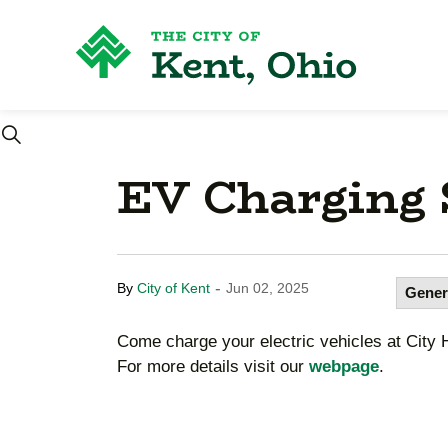
City
EV Charging S
-
By
City of Kent
Jun 02, 2025
Gener
Come charge your electric vehicles at City Ha
For more details visit our
webpage
.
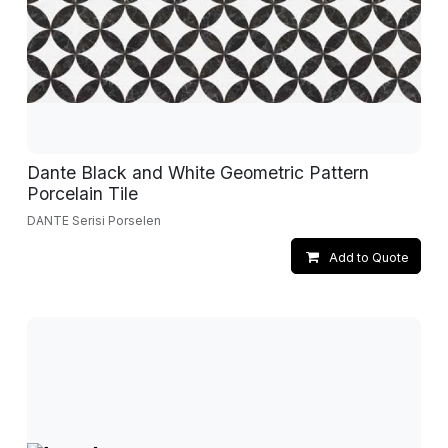
Dante Black and White Geometric Pattern
Porcelain Tile
DANTE Serisi Porselen
Add to Quote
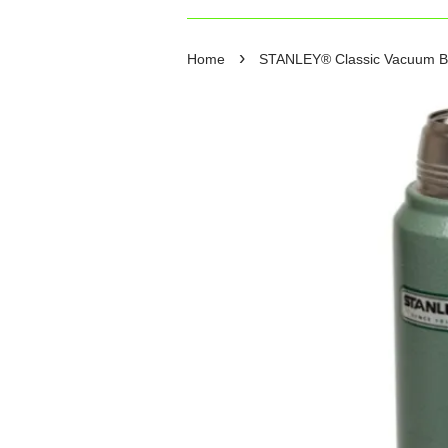
›
Home
STANLEY® Classic Vacuum Bott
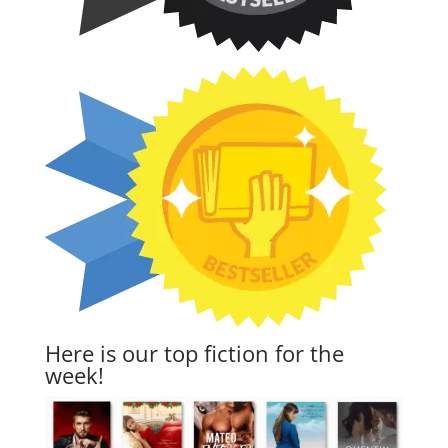
Here is our top fiction for the
week!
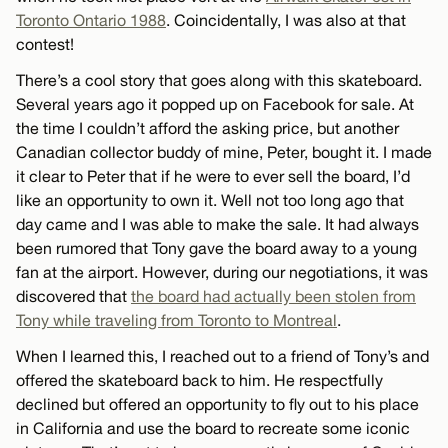
Toronto Ontario 1988
. Coincidentally, I was also at that
contest!
There’s a cool story that goes along with this skateboard.
Several years ago it popped up on Facebook for sale. At
the time I couldn’t afford the asking price, but another
Canadian collector buddy of mine, Peter, bought it. I made
it clear to Peter that if he were to ever sell the board, I’d
like an opportunity to own it. Well not too long ago that
day came and I was able to make the sale. It had always
been rumored that Tony gave the board away to a young
fan at the airport. However, during our negotiations, it was
discovered that
the board had actually been stolen from
Tony while traveling from Toronto to Montreal
.
When I learned this, I reached out to a friend of Tony’s and
offered the skateboard back to him. He respectfully
declined but offered an opportunity to fly out to his place
in California and use the board to recreate some iconic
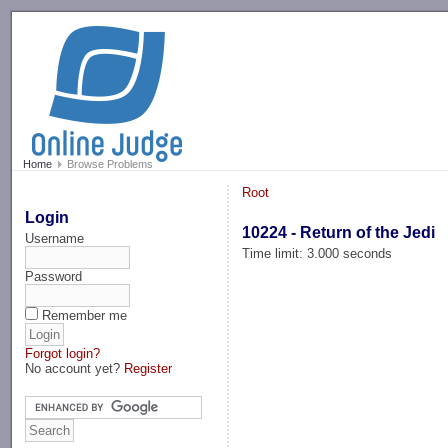
-->
Home
Browse Problems
Root
Login
10224 - Return of the Jedi
Username
Time limit: 3.000 seconds
Password
Remember me
Forgot login?
No account yet?
Register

-- Directions --
Everything in the listing above must be restated word for word, except the images.

-- Answer --
City
EV Charging S
-
By
City of Kent
Jun 02, 2025
Gener
Come charge your electric vehicles at City Ha
For more details visit our
webpage
.
Dante Black and White Geometric Pattern
Porcelain Tile
DANTE Serisi Porselen
Add to Quote
›
Home
STANLEY® Classic Vacuum Bott
Here is our top fiction for the
week!
Toronto Ontario 1988
. Coincidentally, I was also at that
contest!
There’s a cool story that goes along with this skateboard.
Several years ago it popped up on Facebook for sale. At
the time I couldn’t afford the asking price, but another
Canadian collector buddy of mine, Peter, bought it. I made
it clear to Peter that if he were to ever sell the board, I’d
like an opportunity to own it. Well not too long ago that
day came and I was able to make the sale. It had always
been rumored that Tony gave the board away to a young
fan at the airport. However, during our negotiations, it was
discovered that
the board had actually been stolen from
Tony while traveling from Toronto to Montreal
.
When I learned this, I reached out to a friend of Tony’s and
offered the skateboard back to him. He respectfully
declined but offered an opportunity to fly out to his place
in California and use the board to recreate some iconic
-->
Home
Browse Problems
Root
Login
10224 - Return of the Jedi
Username
Time limit: 3.000 seconds
Password
Remember me
Forgot login?
No account yet?
Register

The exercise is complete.